Shadowcook: If you buy one of the rachet mills I provided a link to above, then use whole seeds and grind right into the butter in the pan.

Pinch of turmeric

1 teaspoon brown mustard seeds

1 onion, thinly sliced

1 garlic clove, crushed

2cm (1/2 sq inch) piece fresh ginger, finely chopped

1 cauliflower, cut into florets

1 teaspoon caster (superfine, baker’s) sugar

sea salt and freshly ground black pepper

1 tablespoon chopped coriander (cilantro) leaves

Heat the oil and butter in a pan large enough to hold the cauliflower in one layer. Add the spices, onion, garlic, and ginger to the pan. When the mustard seeds start to pop quickly add the cauliflower, stirring vigorously. Add the sugar, season well, cover and reduce the heat. Leave for 10 minutes on a gentle simmer. Cover, and check the cauliflower is tender. Stir again, cover, and remove from the heat and leave to finish cooking for 10 minutes in its own steam.

Shadowcook: Don’t overdo the sugar. And you’ll be surprised at the liquid generated by the ingredients. Just watch to make sure the spices don’t burn.
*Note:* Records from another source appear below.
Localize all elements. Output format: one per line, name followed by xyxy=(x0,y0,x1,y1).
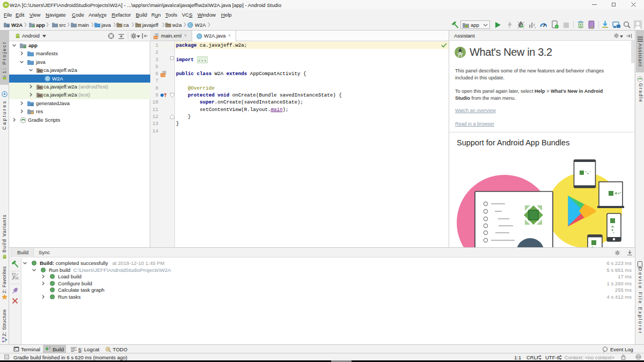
svg-text:C: C xyxy=(198,34,201,39)
svg-text:C: C xyxy=(189,23,192,27)
svg-text:C: C xyxy=(46,76,49,81)
svg-text:ab: ab xyxy=(15,276,19,280)
svg-text:<>: <> xyxy=(161,73,165,77)
svg-text:<>: <> xyxy=(154,35,158,39)
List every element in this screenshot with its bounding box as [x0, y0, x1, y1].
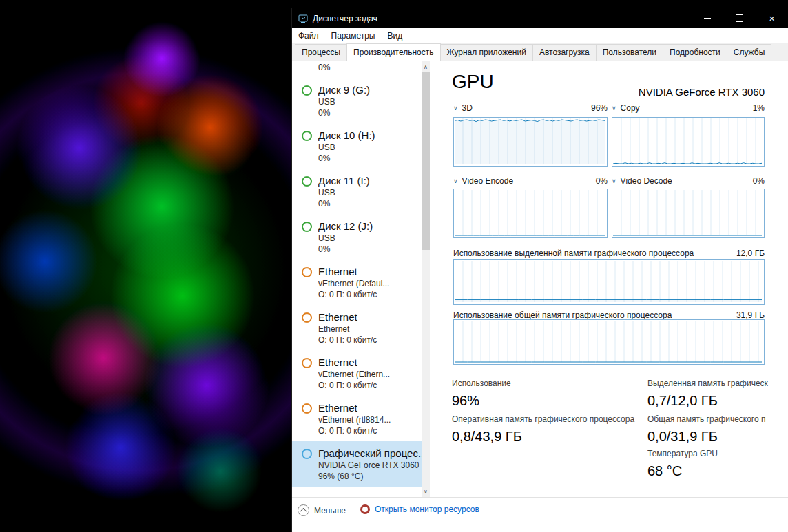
performance-sidebar: 0% Диск 9 (G:) USB 0% Диск 10 (H:) USB 0…: [292, 61, 422, 497]
menu-file[interactable]: Файл: [292, 28, 325, 43]
chart-header-copy: ∨ Copy 1%: [612, 103, 765, 114]
sidebar-item-gpu[interactable]: Графический процес... NVIDIA GeForce RTX…: [292, 441, 422, 487]
chart-video-decode: [612, 189, 765, 238]
tab-app-history[interactable]: Журнал приложений: [440, 44, 533, 61]
maximize-button[interactable]: [723, 8, 756, 28]
chart-3d: [453, 117, 608, 167]
chart-value: 1%: [753, 103, 765, 113]
tab-details[interactable]: Подробности: [663, 44, 727, 61]
stat-gpu-temperature: Температура GPU 68 °C: [647, 449, 718, 480]
menu-view[interactable]: Вид: [381, 28, 408, 43]
stat-gpu-ram: Оперативная память графического процессо…: [452, 414, 634, 446]
chart-header-video-encode: ∨ Video Encode 0%: [453, 175, 608, 187]
tab-strip: Процессы Производительность Журнал прило…: [292, 43, 788, 61]
tab-services[interactable]: Службы: [727, 44, 771, 61]
minimize-button[interactable]: [691, 8, 723, 28]
chart-video-encode: [453, 189, 608, 238]
gpu-name: NVIDIA GeForce RTX 3060: [639, 86, 765, 98]
gpu-usage-ring-icon: [302, 449, 312, 459]
fewer-details-label: Меньше: [314, 506, 346, 515]
sidebar-item-ethernet-2[interactable]: Ethernet Ethernet О: 0 П: 0 кбит/с: [292, 305, 422, 350]
sidebar-item-partial[interactable]: 0%: [292, 61, 422, 78]
stat-dedicated-memory: Выделенная память графическ 0,7/12,0 ГБ: [647, 379, 768, 410]
stat-shared-memory: Общая память графического п 0,0/31,9 ГБ: [647, 414, 766, 446]
chart-value: 0%: [753, 176, 765, 186]
chart-shared-memory: [453, 319, 765, 365]
sidebar-item-disk-9[interactable]: Диск 9 (G:) USB 0%: [292, 78, 422, 123]
scroll-down-icon[interactable]: ∨: [422, 486, 430, 497]
menu-bar: Файл Параметры Вид: [292, 28, 788, 43]
task-manager-icon: [298, 14, 308, 23]
close-button[interactable]: ×: [756, 8, 788, 28]
sidebar-item-ethernet-3[interactable]: Ethernet vEthernet (Ethern... О: 0 П: 0 …: [292, 350, 422, 396]
performance-content: 0% Диск 9 (G:) USB 0% Диск 10 (H:) USB 0…: [292, 61, 788, 497]
task-manager-window: Диспетчер задач × Файл Параметры Вид Про…: [292, 8, 788, 532]
disk-usage-ring-icon: [302, 85, 312, 96]
ethernet-usage-ring-icon: [302, 358, 312, 368]
tab-startup[interactable]: Автозагрузка: [532, 44, 597, 61]
close-icon: ×: [769, 14, 774, 23]
fewer-details-button[interactable]: Меньше: [298, 504, 346, 516]
sidebar-item-disk-12[interactable]: Диск 12 (J:) USB 0%: [292, 214, 422, 259]
chart-header-video-decode: ∨ Video Decode 0%: [612, 175, 765, 187]
open-resource-monitor-link[interactable]: Открыть монитор ресурсов: [360, 504, 479, 514]
menu-options[interactable]: Параметры: [325, 28, 382, 43]
disk-usage-ring-icon: [302, 222, 312, 232]
desktop: Диспетчер задач × Файл Параметры Вид Про…: [0, 0, 788, 532]
sidebar-item-disk-10[interactable]: Диск 10 (H:) USB 0%: [292, 123, 422, 169]
disk-usage-ring-icon: [302, 131, 312, 141]
chevron-up-icon: [298, 504, 309, 516]
gpu-panel: GPU NVIDIA GeForce RTX 3060 ∨ 3D 96% ∨ C…: [430, 61, 788, 497]
stat-usage: Использование 96%: [452, 379, 511, 410]
tab-users[interactable]: Пользователи: [596, 44, 663, 61]
chart-dedicated-memory: [453, 259, 765, 305]
page-title: GPU: [452, 71, 494, 93]
footer-divider: [353, 504, 353, 516]
chart-header-3d: ∨ 3D 96%: [453, 103, 608, 114]
title-bar[interactable]: Диспетчер задач ×: [292, 8, 788, 28]
sidebar-item-ethernet-4[interactable]: Ethernet vEthernet (rtl8814... О: 0 П: 0…: [292, 396, 422, 441]
footer-bar: Меньше Открыть монитор ресурсов: [292, 497, 788, 532]
chart-value: 12,0 ГБ: [736, 248, 765, 258]
tab-processes[interactable]: Процессы: [295, 44, 347, 61]
tab-performance[interactable]: Производительность: [346, 43, 440, 61]
scroll-up-icon[interactable]: ∧: [422, 61, 430, 72]
chart-label: 3D: [462, 103, 473, 113]
chart-header-dedicated-memory: Использование выделенной памяти графичес…: [453, 248, 765, 259]
sidebar-item-disk-11[interactable]: Диск 11 (I:) USB 0%: [292, 169, 422, 214]
window-controls: ×: [691, 8, 788, 28]
sidebar-scrollbar[interactable]: ∧ ∨: [422, 61, 430, 497]
resource-monitor-icon: [360, 504, 370, 514]
chart-copy: [612, 117, 765, 167]
disk-usage-ring-icon: [302, 176, 312, 187]
resource-monitor-label: Открыть монитор ресурсов: [375, 504, 479, 514]
chart-value: 96%: [591, 103, 608, 113]
chart-label: Использование выделенной памяти графичес…: [453, 248, 694, 258]
chevron-down-icon[interactable]: ∨: [453, 105, 458, 111]
sidebar-item-ethernet-1[interactable]: Ethernet vEthernet (Defaul... О: 0 П: 0 …: [292, 259, 422, 305]
ethernet-usage-ring-icon: [302, 312, 312, 323]
chart-label: Video Encode: [462, 176, 514, 186]
ethernet-usage-ring-icon: [302, 267, 312, 277]
scrollbar-thumb[interactable]: [422, 72, 430, 250]
chart-label: Использование общей памяти графического …: [453, 310, 672, 320]
chart-label: Copy: [621, 103, 640, 113]
minimize-icon: [704, 18, 711, 19]
chevron-down-icon[interactable]: ∨: [612, 105, 616, 111]
chart-value: 31,9 ГБ: [736, 310, 765, 320]
chart-label: Video Decode: [621, 176, 672, 186]
chevron-down-icon[interactable]: ∨: [612, 178, 616, 184]
chevron-down-icon[interactable]: ∨: [453, 178, 458, 184]
chart-value: 0%: [596, 176, 608, 186]
maximize-icon: [736, 14, 743, 22]
window-title: Диспетчер задач: [313, 14, 377, 23]
ethernet-usage-ring-icon: [302, 403, 312, 414]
Saveur’s Homemade Tomato Paste

from Saveur, #110.

In most respects, I’m not squeamish. It’s true I might duck the opportunity to witness the slaughtering of an animal, but I’d be there soon after to watch the butchering. But ever since I read years ago a study of the contents of your typical can of tomato paste, I have reluctantly used it. “Fly larvae” is all I’ll say. Hence, the appeal of this recipe in Saveur a while back. Seemed very straightforward. And so it is.

The Amish Paste plum tomato plants in my garden are performing wonderfully. What a tomato! Where has it been all my life? Forget San Marzano, Roma, and the others. This baby beats them all for meat and flavor.

The one drawback of this recipe is the ratio of tomato to paste. It takes one pound of good, meaty tomatoes to render two tablespoons of paste. If you have a bumper crop of tomatoes, I figure it’s worth it. At the end of the long, slow bake, the paste tastes like candy. It was tempting to stand at the counter and eat it with a spoon, the paste was so sweet and tasty. But I didn’t and you shouldn’t. Do what I did and freeze it in 2-tablespoon amounts.

First of all, you have to make it…

5 pounds ripe plum tomatoes

1/4 cup plus 2 tablespoons extra-virgin olive oil

Kosher salt

A food mill

1. Heat oven to 300. Roughly chop tomatoes. Heat 1/4 cup of oil in a 12″ skillet over high heat. Add tomatoes and season lightly with salt; bring to a boil. Cook, stirring, until very soft, about 8 minutes.

Shadowcook: If you don’t have a food mill, you’re only choice is to blanch the tomatoes in boiling water for 30 seconds and removing the skins before you chop them. Then you can put them through the food processor in batches after  this step. But it’s good to have a food mill.

2. Pass the tomatoes through the finest plate of a food mill, pushing as much of the pulp through the sieve as possible, leaving the seeds behind.

3. Rub a rimmed 13″ X 18″ baking sheet with 2 tablespoons of olive oil; spread tomato puree evenly over sheet. Bake, using a spatula to turn the purée over on itself occasionally, until most of the water evaporates and the surface darkens, about 3 hours. Reduce heat to 250, cook until thick and brick colored, 20-25 minutes.

Shadowcook: The tomatoes became scorched in spots for reasons that were not clear to me. I recommend keeping an eye on the tomatoes and turning the pan around in the oven once or twice over the 3 hours. Actually, I liked the flavor of the char in the paste at the end. I let it roast for only 2 1/2 hours before turning it down. The paste was very caramelized by that point. The aluminum foil I lined the pan with was not just useless but also a pain in the ass to remove afterward.

4. Store sealed in an airtight container in the refrigerator for up to one month, or freeze, wrapped well in plastic wrap, for up to 6 months.

Shadowcook: As you can see, I measured out 2 tablespoons on sheets of plastic wrap, folded them into packets and then put them all in one small ziplock plastic bag.